Der Physiker Hiroto Nagai komponiert Musik aus Umweltdaten der Polarregionen.
In Cell vom 18. April berichtet der japanische Geophysiker Hiroto Nagai von der Rissho-Universität über seine Erfahrungen bei der Komposition des Streichquartetts Nr. 1 Polar Energy Budget. Er versucht, dem Publikum durch die Musik einen anderen, emotionaleren Zugang zu den wissenschaftlichen Grafiken und Kurven zu eröffnen. „Sie fängt die Aufmerksamkeit des Publikums mit Kraft ein, während grafische Darstellungen eher eine aktive und bewusste Interpretation erfordern“, schreibt er. Seine Arbeit ist jedoch weiterhin stark von physikalischen Daten abhängig, da ein wissenschaftlicher Ansatz erforderlich ist. Temperatur, Niederschlag, Wolkendecke und Sonneneinstrahlung schwanken im Laufe der Partitur.

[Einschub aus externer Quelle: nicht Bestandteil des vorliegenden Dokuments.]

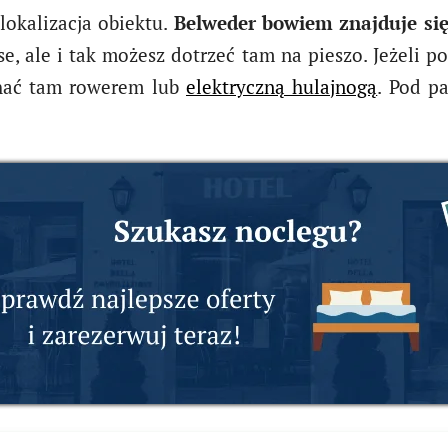
lokalizacja obiektu.
Belweder bowiem znajduje s
e, ale i tak możesz dotrzeć tam na pieszo. Jeżeli po
hać tam rowerem lub
elektryczną hulajnogą
. Pod p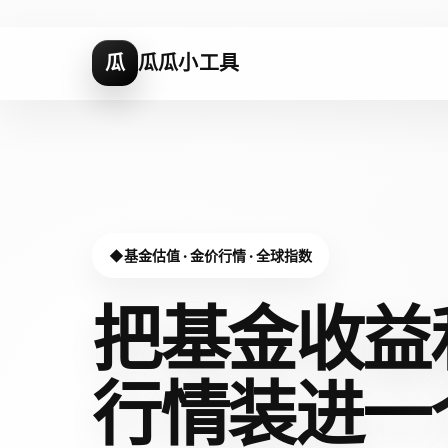
瓜
瓜瓜小工具
基金估值 · 金价行情 · 全球指数
把基金收益
行情装进
一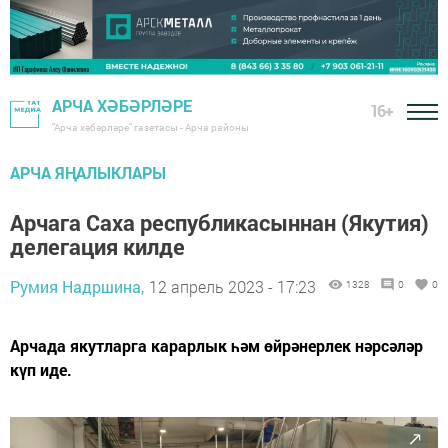
АРЧА ХӘБӘРЛӘРЕ
16+
"Арча хәбәрләре" газетасы - Арча районы
АРЧА ЯҢАЛЫКЛАРЫ
Арчага Саха республикасыннан (Якутия)
делегация килде
Румия Надршина,
12 апрель 2023 - 17:23
1328
0
0
Арчада якутларга карарлык һәм өйрәнерлек нәрсәләр
күп иде.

Diese Parameter wurden an vier Orten am Nord- und Südpol gemessen. Die Messungen der Noten schlagen 12 Takte, wie die Monate eines Jahres. Im Laufe der Jahreszeiten zwischen 1982 und 2022 überlagern sich die Pole; Sommer und Winter auf beiden Seiten der Erdkugel überschneiden sich. Dies ist aus harmonischer Sicht eine Herausforderung. „Ludovico Einaudi, der die Musik für Intouchable schrieb, spielte am Fuße der schmelzenden Gletscher und konzentrierte sich dabei auf berührende Harmonien“, bemerkte Sébastien Damiani, ein virtuoser Pianist und Komponist von Filmmusik, der regelmäßig mit der Gruppe IAM zusammenarbeitet. „Jeder hat auf seiner Ebene etwas völlig anderes komponiert, und bei Hiroto Nagai klingt es sehr zeitgemäß.“
Eine reine „Sonifizierung“ der Daten wäre die Zuweisung einer Note für jeden Wert der vier Umweltparameter gewesen, aber Hiroto Nagai ging noch weiter. Er erlaubte sich, das Klangstück zu arrangieren, indem er vier Instrumenten Notensequenzen zuwies: zwei Violinen, einer Viola und einem Cello. Um dem Klang einen narrativen Aspekt zu verleihen, erlaubte er sich auch, mit dem Rhythmus und dem Wechsel von Spannungssequenzen gefolgt von Auflösungen zu arbeiten. Die geografischen Räume (zwei japanische Forschungsstationen in der Antarktis, eine Satellitenantennenbasis in Spitzbergen und eine Eisbohrung in Grönland) treten allmählich in den Vordergrund. Der Komponist spielte mit den Techniken der Geiger, die Saiten mit Pizzicatos und Stacattos anzugreifen. Das Spiel mit der Klangtextur ist ein Trick, aber es ist schwierig für ihn, echte musikalische Entscheidungen zu treffen. Auch wenn er einige harmonische Progressionen versucht, ist er durch die Form der Daten eingeschränkt. Das Stück verwendet alle Noten der chromatischen Skala, das Ergebnis erinnert an einige Tonarten der zeitgenössischen klassischen Musik.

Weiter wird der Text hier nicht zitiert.